• Task objective: Transcribe exactly the lines that fall between the one holding "not need to" and the one holding "with Luminato Festival)", inclusive, from the entries below.
[[ Exercise data open ]]
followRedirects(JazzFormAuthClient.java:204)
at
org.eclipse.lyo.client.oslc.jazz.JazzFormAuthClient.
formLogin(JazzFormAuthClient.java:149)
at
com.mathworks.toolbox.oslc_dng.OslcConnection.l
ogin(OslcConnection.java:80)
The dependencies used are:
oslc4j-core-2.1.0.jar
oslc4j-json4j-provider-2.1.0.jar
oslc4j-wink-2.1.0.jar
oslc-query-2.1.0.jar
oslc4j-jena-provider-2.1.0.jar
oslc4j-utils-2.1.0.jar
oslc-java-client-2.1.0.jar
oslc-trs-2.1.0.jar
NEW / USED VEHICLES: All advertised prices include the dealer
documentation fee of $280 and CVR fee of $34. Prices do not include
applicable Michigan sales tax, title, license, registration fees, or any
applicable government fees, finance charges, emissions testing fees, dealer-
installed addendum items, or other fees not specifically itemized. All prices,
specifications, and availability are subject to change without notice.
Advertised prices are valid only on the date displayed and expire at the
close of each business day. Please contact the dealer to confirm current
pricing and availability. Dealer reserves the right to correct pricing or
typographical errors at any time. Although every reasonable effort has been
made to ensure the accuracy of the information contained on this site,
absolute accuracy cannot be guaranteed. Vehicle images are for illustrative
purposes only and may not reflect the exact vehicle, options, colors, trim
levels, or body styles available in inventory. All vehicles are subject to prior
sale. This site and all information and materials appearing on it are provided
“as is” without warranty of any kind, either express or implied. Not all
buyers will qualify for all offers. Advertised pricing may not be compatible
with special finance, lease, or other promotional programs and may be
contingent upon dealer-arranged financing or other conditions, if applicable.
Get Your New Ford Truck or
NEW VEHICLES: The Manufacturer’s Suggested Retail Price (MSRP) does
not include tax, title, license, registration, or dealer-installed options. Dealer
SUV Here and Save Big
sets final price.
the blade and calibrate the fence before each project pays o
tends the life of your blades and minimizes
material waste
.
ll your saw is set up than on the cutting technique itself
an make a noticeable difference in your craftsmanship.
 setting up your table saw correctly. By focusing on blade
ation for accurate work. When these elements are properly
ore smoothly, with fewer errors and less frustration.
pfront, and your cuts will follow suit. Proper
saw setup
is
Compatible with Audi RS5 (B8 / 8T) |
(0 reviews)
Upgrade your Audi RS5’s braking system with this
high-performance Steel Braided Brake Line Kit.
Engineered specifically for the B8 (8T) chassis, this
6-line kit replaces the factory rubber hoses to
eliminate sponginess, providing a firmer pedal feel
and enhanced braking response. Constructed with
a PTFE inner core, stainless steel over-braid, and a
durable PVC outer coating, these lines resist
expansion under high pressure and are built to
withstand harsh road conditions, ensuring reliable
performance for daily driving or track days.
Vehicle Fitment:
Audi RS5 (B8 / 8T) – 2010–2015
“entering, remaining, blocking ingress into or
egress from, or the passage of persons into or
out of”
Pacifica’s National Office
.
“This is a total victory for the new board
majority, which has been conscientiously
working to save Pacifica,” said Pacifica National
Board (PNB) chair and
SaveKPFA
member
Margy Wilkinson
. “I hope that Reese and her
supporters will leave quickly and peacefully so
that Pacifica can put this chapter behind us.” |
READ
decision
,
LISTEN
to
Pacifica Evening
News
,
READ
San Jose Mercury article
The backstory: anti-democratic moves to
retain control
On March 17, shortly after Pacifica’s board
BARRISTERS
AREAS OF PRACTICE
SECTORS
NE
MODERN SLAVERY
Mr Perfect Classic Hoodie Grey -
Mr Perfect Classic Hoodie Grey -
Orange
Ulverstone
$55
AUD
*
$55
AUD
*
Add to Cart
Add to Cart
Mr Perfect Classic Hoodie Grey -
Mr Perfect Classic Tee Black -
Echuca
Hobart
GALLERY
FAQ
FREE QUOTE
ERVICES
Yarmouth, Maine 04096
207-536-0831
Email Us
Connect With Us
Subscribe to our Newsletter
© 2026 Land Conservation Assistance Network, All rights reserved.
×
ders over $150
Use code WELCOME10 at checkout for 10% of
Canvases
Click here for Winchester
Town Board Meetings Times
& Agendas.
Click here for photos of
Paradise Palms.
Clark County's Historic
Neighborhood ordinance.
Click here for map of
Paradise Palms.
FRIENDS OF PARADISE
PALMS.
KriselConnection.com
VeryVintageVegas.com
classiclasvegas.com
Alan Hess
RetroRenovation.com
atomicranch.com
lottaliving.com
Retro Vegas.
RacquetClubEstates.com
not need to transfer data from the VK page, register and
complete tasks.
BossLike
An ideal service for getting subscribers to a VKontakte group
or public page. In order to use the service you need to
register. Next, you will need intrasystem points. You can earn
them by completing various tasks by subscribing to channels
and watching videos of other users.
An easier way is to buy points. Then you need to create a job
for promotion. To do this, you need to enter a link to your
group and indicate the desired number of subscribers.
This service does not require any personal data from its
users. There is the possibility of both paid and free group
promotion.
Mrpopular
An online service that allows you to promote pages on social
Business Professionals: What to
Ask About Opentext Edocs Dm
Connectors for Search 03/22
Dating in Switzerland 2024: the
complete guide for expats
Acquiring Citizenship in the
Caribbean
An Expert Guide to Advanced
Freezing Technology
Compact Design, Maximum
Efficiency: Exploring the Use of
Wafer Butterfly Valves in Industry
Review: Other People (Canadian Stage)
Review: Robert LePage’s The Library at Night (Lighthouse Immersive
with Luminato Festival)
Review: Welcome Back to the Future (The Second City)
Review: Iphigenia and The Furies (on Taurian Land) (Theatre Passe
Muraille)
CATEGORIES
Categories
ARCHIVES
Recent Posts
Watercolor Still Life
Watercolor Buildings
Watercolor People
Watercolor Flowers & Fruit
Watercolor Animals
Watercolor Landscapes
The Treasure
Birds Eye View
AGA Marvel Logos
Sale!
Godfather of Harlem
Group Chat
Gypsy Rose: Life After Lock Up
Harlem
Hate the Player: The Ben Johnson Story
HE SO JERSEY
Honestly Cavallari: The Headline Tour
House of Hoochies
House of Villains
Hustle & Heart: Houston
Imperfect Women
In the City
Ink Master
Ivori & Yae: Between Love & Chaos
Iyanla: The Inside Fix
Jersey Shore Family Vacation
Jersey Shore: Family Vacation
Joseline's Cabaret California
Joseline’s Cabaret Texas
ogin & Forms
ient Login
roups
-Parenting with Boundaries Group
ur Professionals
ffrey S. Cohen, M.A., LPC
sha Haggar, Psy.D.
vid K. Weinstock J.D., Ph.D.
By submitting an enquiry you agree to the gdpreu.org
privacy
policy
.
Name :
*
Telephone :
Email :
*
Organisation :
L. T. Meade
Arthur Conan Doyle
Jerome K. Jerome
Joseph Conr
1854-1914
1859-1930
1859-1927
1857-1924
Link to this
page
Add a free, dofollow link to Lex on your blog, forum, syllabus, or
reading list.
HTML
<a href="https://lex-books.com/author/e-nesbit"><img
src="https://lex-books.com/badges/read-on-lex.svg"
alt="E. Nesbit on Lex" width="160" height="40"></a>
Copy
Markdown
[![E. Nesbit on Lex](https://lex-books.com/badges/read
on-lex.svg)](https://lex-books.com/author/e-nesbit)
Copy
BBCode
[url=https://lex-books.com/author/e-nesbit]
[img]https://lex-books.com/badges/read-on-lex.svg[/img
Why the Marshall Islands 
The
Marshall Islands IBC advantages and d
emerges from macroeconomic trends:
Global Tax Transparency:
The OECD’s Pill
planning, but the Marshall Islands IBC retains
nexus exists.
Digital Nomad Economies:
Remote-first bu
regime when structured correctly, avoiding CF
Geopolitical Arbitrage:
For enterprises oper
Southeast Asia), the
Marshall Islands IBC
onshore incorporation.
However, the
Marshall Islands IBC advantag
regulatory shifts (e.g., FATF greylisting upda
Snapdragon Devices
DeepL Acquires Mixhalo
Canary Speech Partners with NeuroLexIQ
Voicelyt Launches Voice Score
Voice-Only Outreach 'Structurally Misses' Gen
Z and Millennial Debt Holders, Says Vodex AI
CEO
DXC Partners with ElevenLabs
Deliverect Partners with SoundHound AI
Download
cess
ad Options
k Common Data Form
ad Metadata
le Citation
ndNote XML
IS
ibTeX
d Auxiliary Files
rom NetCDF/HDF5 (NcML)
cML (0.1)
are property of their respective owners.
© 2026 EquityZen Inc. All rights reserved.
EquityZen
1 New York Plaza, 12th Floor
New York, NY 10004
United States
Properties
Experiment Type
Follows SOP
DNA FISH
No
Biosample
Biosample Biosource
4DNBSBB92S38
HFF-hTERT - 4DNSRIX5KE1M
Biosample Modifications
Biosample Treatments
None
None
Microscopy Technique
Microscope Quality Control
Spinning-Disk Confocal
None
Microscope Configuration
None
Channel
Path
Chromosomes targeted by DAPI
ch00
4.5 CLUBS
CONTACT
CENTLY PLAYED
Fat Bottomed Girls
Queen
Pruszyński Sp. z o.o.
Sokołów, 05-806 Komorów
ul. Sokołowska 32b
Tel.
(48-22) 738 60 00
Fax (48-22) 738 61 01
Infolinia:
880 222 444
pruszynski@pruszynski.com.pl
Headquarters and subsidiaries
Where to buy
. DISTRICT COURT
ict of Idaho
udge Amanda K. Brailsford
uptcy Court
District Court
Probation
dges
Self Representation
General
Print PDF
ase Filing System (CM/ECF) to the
[[ Exercise data closed ]]
• Written reply:
not need to transfer data from the VK page, register and
complete tasks.
BossLike
An ideal service for getting subscribers to a VKontakte group
or public page. In order to use the service you need to
register. Next, you will need intrasystem points. You can earn
them by completing various tasks by subscribing to channels
and watching videos of other users.
An easier way is to buy points. Then you need to create a job
for promotion. To do this, you need to enter a link to your
group and indicate the desired number of subscribers.
This service does not require any personal data from its
users. There is the possibility of both paid and free group
promotion.
Mrpopular
An online service that allows you to promote pages on social
Business Professionals: What to
Ask About Opentext Edocs Dm
Connectors for Search 03/22
Dating in Switzerland 2024: the
complete guide for expats
Acquiring Citizenship in the
Caribbean
An Expert Guide to Advanced
Freezing Technology
Compact Design, Maximum
Efficiency: Exploring the Use of
Wafer Butterfly Valves in Industry
Review: Other People (Canadian Stage)
Review: Robert LePage’s The Library at Night (Lighthouse Immersive
with Luminato Festival)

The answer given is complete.